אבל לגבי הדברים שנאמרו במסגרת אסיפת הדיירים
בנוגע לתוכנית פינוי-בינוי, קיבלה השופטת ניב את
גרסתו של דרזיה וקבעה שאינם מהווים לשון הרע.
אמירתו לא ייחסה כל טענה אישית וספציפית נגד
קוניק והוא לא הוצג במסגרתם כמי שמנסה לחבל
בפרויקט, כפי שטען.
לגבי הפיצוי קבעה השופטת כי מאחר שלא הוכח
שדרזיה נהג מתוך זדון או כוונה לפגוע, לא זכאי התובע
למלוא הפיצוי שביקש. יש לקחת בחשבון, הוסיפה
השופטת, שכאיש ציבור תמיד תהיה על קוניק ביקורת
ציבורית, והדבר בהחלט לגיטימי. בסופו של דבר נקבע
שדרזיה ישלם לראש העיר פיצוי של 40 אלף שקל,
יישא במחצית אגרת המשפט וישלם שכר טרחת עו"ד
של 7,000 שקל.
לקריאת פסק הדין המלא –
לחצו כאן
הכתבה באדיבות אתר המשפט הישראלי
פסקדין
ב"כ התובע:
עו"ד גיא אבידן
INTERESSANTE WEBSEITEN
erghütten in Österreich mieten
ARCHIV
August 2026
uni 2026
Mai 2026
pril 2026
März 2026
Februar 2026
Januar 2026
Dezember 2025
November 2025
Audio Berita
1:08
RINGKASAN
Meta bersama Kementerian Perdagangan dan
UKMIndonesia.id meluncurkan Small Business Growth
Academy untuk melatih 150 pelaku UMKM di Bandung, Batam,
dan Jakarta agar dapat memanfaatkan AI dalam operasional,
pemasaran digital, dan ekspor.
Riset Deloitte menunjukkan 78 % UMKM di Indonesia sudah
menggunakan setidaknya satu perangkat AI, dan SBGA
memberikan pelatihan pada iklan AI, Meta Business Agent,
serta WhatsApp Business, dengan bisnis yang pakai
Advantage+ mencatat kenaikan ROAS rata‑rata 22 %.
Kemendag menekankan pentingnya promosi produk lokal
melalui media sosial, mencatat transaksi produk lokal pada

____________________

__Problem details__. Type out again, exactly as written, the lines from the beginning of the material through the one containing "לגבי הפיצוי קבעה השופטת כי מאחר שלא הוכח".

__Expected answer__.
אבל לגבי הדברים שנאמרו במסגרת אסיפת הדיירים
בנוגע לתוכנית פינוי-בינוי, קיבלה השופטת ניב את
גרסתו של דרזיה וקבעה שאינם מהווים לשון הרע.
אמירתו לא ייחסה כל טענה אישית וספציפית נגד
קוניק והוא לא הוצג במסגרתם כמי שמנסה לחבל
בפרויקט, כפי שטען.
לגבי הפיצוי קבעה השופטת כי מאחר שלא הוכח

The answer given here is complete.